Why is online merchant deception getting harder to detect?
Many merchants now use more sophisticated tactics to make risky activity appear credible or low risk. That can include disguised storefronts, redirect chains, different experiences for bots and humans, inconsistent legal identity, or missing disclosures by design. These tactics make surface-level review much less reliable.
Why does merchant risk now extend beyond the merchant itself?
Regulators, card networks, courts, and the public are increasingly scrutinizing the wider payments ecosystem, not just the merchant. That means acquirers, payment facilitators, platforms, and other providers may face financial, compliance, and reputational exposure if harmful or prohibited activity is allowed to continue unchecked.
What do BRAM and GBPP require from payment providers?
Mastercard BRAM and Visa GBPP require payment providers to assess merchant risk in context, not just at surface level. That includes looking at business model, identity, geography, legality, and scheme-specific rules. A merchant may appear acceptable on the surface while still creating risk under one or both frameworks.
What does modern merchant oversight look like?
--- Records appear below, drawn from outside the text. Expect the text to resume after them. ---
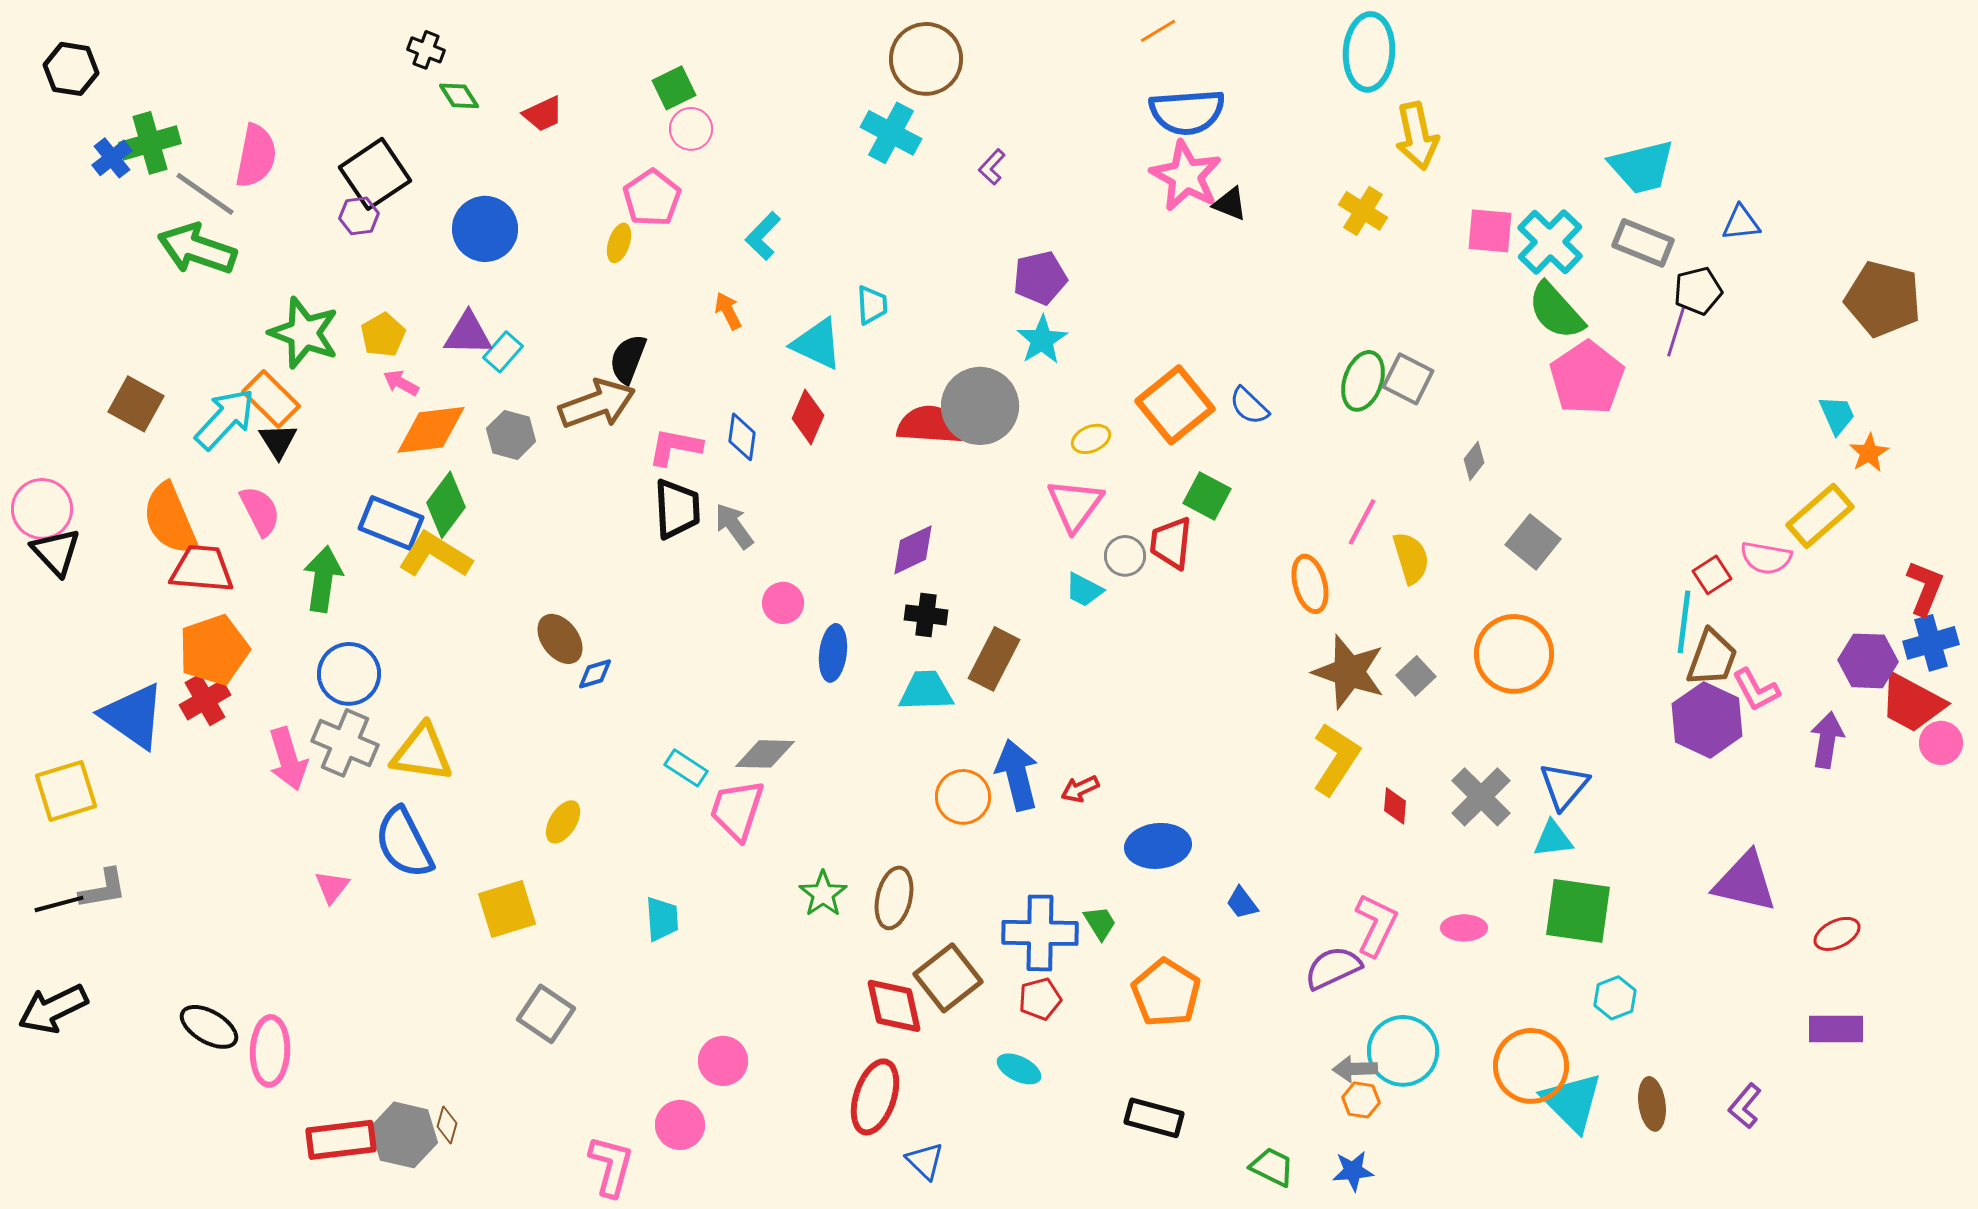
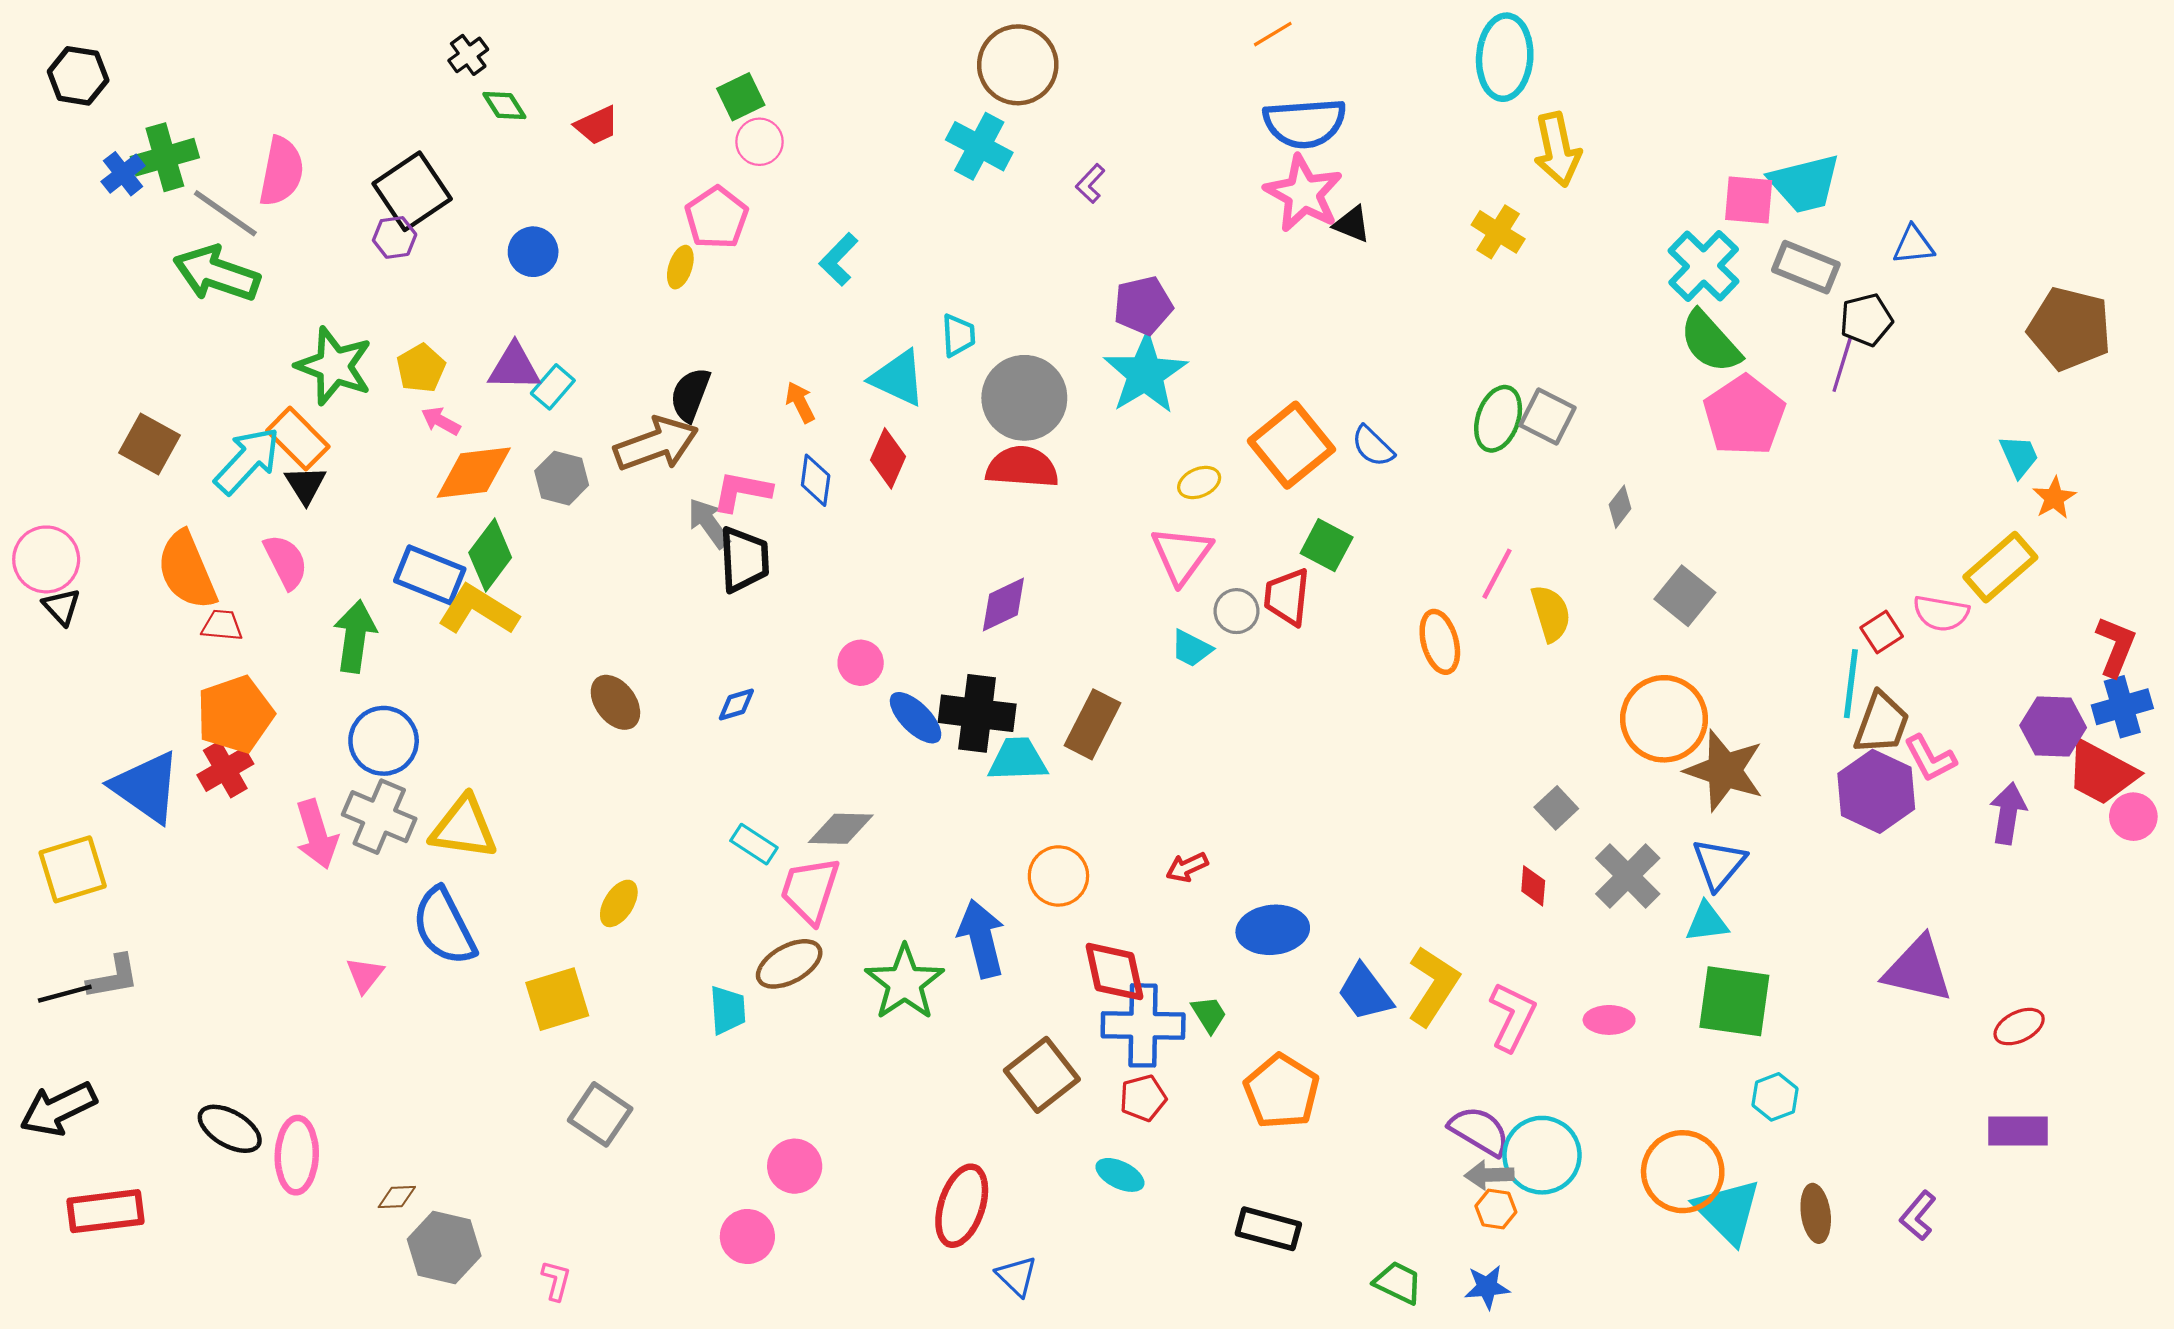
black cross: (426, 50) -> (468, 55), turned 33
blue circle: (485, 229) -> (533, 252), size x0.7
pink square: (1490, 231) -> (1749, 200), moved
orange arrow: (728, 311) -> (800, 402), moved
cyan star: (1042, 340) -> (1145, 374), size x1.5
gray circle: (980, 406) -> (1024, 398), moved
gray arrow: (734, 526) -> (709, 523), moved
black triangle: (56, 552) -> (62, 607), size x0.7
red trapezoid: (202, 569) -> (222, 625), size x0.6
black cross: (926, 615) -> (977, 713), moved, size x1.6
blue ellipse: (833, 653) -> (916, 718), turned -52
brown star: (1349, 672) -> (1724, 770), moved
blue diamond: (595, 674) -> (736, 705), moved
gray square: (1416, 676) -> (1556, 808), moved
yellow L-shape: (1336, 759) -> (1433, 986), moved
blue arrow: (1017, 775) -> (981, 939), moved
green star: (823, 894) -> (905, 983), size x1.5
brown ellipse: (894, 898) -> (789, 964), moved, turned 48
blue trapezoid: (1242, 903) -> (1365, 992), size x1.6
purple semicircle: (1333, 968) -> (1479, 1131), moved, turned 56
red diamond: (894, 1006) -> (1114, 972), moved
brown diamond: (447, 1125) -> (397, 1197), moved, turned 72
red rectangle: (341, 1140) -> (106, 1211), moved
pink L-shape: (611, 1166) -> (556, 1280), moved, size x0.6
Modern merchant oversight combines digital onboarding, KYB and KYC, AML screening, underwriting, and ongoing due diligence in a connected workflow. Instead of relying on one-time checks, it helps organizations monitor merchants continuously, assess changing risk in context, and respond more quickly when hidden issues emerge.
How can payment providers detect hidden online merchant risk at scale?
Detecting hidden risk at scale requires more than manual review or generic scanning tools. It calls for a more intelligent approach that can analyze behavior, identity, disclosures, redirects, jurisdiction, and merchant activity in context, with auditable outcomes and ongoing monitoring across the merchant lifecycle.